Segment Open

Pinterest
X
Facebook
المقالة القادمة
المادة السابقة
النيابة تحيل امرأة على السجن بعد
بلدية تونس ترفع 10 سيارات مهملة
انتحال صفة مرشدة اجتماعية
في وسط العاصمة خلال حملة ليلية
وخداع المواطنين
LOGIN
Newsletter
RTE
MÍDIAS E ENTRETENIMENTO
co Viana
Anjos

Segment Closed
Segment Open

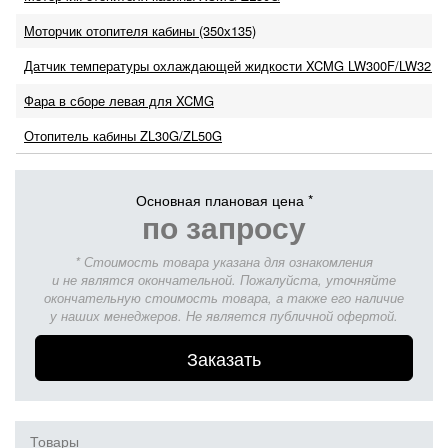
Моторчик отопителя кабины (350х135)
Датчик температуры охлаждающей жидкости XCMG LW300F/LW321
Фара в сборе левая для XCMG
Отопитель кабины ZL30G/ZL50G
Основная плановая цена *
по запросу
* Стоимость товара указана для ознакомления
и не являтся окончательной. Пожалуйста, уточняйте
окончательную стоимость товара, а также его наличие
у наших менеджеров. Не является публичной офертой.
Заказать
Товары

Segment Closed
Segment Open

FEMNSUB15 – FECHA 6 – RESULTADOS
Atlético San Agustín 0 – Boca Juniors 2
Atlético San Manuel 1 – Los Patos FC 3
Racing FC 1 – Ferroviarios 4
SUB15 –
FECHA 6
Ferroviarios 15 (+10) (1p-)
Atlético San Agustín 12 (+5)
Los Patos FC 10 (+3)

Segment Closed

About this exercise.
Copy out each line of the records where the word "Atlético" appears.

Exercise output.
Atlético San Agustín 0 – Boca Juniors 2
Atlético San Manuel 1 – Los Patos FC 3
Atlético San Agustín 12 (+5)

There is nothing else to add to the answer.